La population de Mazamet était de 10 539 au recensement de 1999, 
10 158 en 2006, 10 055 en 2007 et 9 975 en 2009. La densité de 
population de la ville est de 138.39 habitants par km².
Le nombre de logements sur la commune a été estimé à 5 837 en 2007
 Ces logements se composent de 4 766 résidences principales, 
310 résidences secondaires ou occasionnels ainsi que 761 logements vacants. 

La ville de Mazamet appartient à l'arrondissement de Castres. Le code 
postal de la ville de Mazamet est le 81200 et son code Insee est le 
81163.


La crue du 12 au 13 novembre 1999:


Le paroxysme pluvieux s'est produit sur le haut bassin du Thoré ; c'est
l'ensemble de ce bassin qui a connu de très fortes inondations avec un 
cumul pluviométrique de 420 mm au pluviomètre de Rouairoux 
(soit en 2 jours près des 25 % de la hauteur des précipitations 
moyennes annuelles). De nombreux repères (plaques gravées avec le 
niveau atteint par l'eau et la date) ont été placés tout le long de la 
vallée pour garder la mémoire de cette crue.
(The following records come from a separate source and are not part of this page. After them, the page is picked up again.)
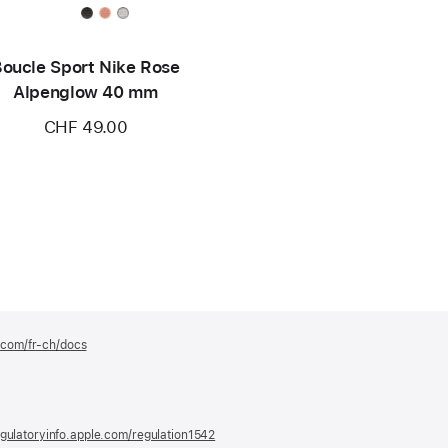
oucle Sport Nike Rose
Alpenglow 40 mm
CHF 49.00
e.com/fr-ch/docs
(s’ouvre
dans
une
nouvelle
fenêtre)
gulatoryinfo.apple.com/regulation1542
(s’ouvre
Les différentes 
indications données ci-après précisent certaines caractéristiques de la 
crue dans les différents sous bassins du Thoré (débit, durée de retour, 
comparaison avec la crue de 1930). 

La crue du Thoré amont 

  • A Labastide-Rouairoux, la CACG estime une durée de retour 
inférieure à 100 ans (de l'ordre de 80 ans) pour le débit de la 
crue fixée à 200 m3 /s, le débit centennal est évalué à 220 m3 /s.
  • A Saint-Amans-Soult, la SOGREAH estime le débit centennal 
compris entre 500 et 570 m3 /s . Le débit de la crue de 1999 
étant fixé à 500 m3 /s, la durée de retour retenue est proche de
 100 ans.
 Il est écrit en conclusion (rapport du PPRI) 
"La durée de retour de la crue de 1999 serait légèrement inférieure à 
l'événement centennal vers le haut bassin du Thoré. Vers l'aval, une 
durée de retour centennale peut être admise".

La crue de l'Arn 

Les bassins versants du Thoré et de ses affluents étant voisins, ils 
sont soumis aux mêmes conditions météorologiques, les crues de l'Arn
 ont toujours eu lieu aux mêmes dates que celles du Thoré. En 1999, 
au moment de la crue, le réservoir du barrage des Saints-Peyres, 
d'une capacité de 34 millions de m3 , était pratiquement vide, il a ainsi
 bloqué l'intégralité des débits de la crue. Le barrage contrôlant 129 
km2 des 166 km2 du bassin versant de l'Arn, l'Arn n'a pas été en crue 
et de ce fait il n'a pas augmenté la crue du Thoré en aval de la 
confluence ; son débit de pointe à la confluence a été estimé à 
0 m3 /s pour un bassin versant de 37 km² (à partir de l'estimation EDF
 au niveau de la retenue de Bäous aval). Il est écrit en conclusion 
rapport du PPRI):

"La crue du 13 novembre serait donc inférieure à l'événement 
centennal au niveau de la station des Taillades (EDF). La durée de 
retour est de l'ordre de 60 ans. Sur la partie amont du bassin, on peut 
faire l'hypothèse que la durée de retour est supérieure et rentre dans 
l'ordre de grandeur de la crue centennale. […] A l'aval du barrage des 
Saints-Peyres, l'événement de 1999 est évidemment banal. Sur ce 
tronçon et en particulier dans son extrémité aval, la crue de mars 
1930 constitue de ce fait la référence PHEC indiscutable". "On peut 
donc estimer que la retenue des Saints-Peyres a soustrait à la crue 
du Thoré aval un débit compris entre 110 et 180 m3 /s soit, au plus, un 
débit analogue au débit de pointe de l'Arnette."

La crue de l'Arnette 

L'Arnette qui draine un bassin versant de 83 km² présente, tout comme ses affluents, un caractère torrentiel (pente d'écoulement proche de 2%, lit enserré par des versants à forte pente et absence de lit majeur). Les 12 et 13 novembre 1999, la forte pluviométrie sur son bassin versant a entraîné en plusieurs endroits des glissements de terrains superficiels et des coulées boueuses qui ont directement alimenté le transport solide de la crue. Le débit de la crue de 1999 est estimé pour le bassin total à 200 m3 /s. 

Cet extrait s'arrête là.